By Andrew Jones | Published February 2019
Veteran drummer-turned-pianist-turned-vibist Jorge Rossy’s Beyond Sunday is a slick and highly competent jazz album. And it’d be hard to find fault with contributions from players like drummer Al Foster and saxophonist Mark Turner when their attention turns to dynamic uptempo pieces, like the Rossy-composed “Joe’s Dream.” Turner’s bright sound and imaginative phrasing slide through and around the bouncing original.
Across Beyond Sunday, Foster administers an absolute clinic in swing. His drumming drives soloists, scaffolds ideas and holds court. “Sleepin’ In,” a Rossy original that sounds airlifted from 1950-something, opens with the drummer’s brushwork accompanying guitarist Jaume Llombart’s gentle soloing. Without spotlight-hogging, Foster sifts through rhythmic ideas and complex patterns so easily and quickly that his virtuosity easily could just go unnoticed.

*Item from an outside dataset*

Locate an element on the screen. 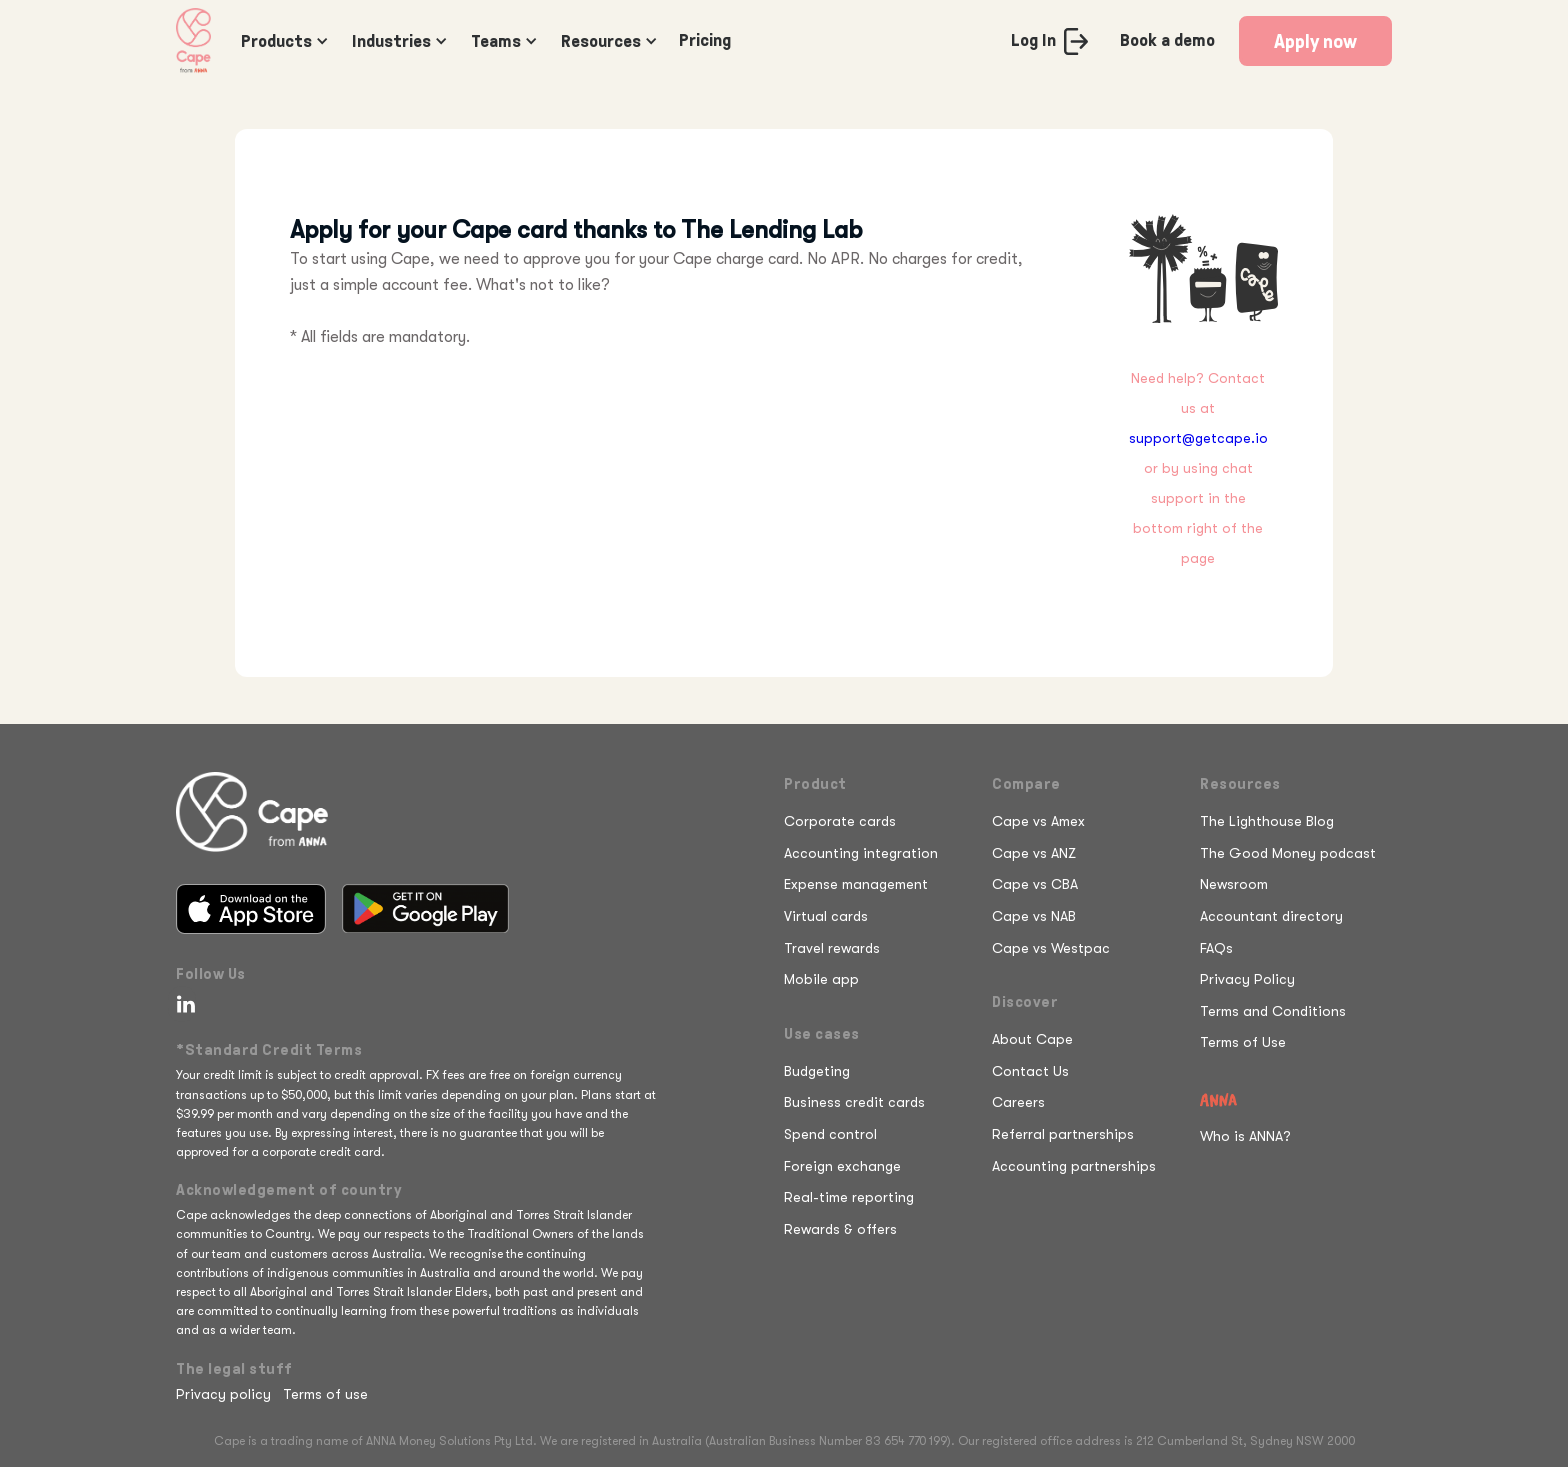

The strength of Turner and Foster’s voices lend Beyond Sunday a batch of much-needed dynamism, as do Rossy’s memorable compositions that clearly intend to evoke past masters. It’s harder to pin down Rossy as a soloist, though, as he generally offers short, clipped lyrical phrases yielding few memorable moments.
A couple of slower numbers lack cohesion and focus, too: “Dusk” includes Rossy’s most melodically captivating solo, but wanders aimlessly, and “Cold” emphasizes atmospherics over melody, leaving performers clutching at straws.
When feeding off the steam generated by Foster or Turner, Beyond Sunday feels like something vital. Lacking those ingredients, it feels disposable.
Beyond Sunday: Beyond Sunday; Sativa; Kierra; Dusk; Joe’s Dream; Sleepin’ In; Cold; Trust?; Douglas; Introspection. (60:21)
Personnel: Jorge Rossy, vibraphone; Mark Turner, tenor saxophone; Jaume Llombart, guitar; Doug Weiss, bass; Al Foster, drums.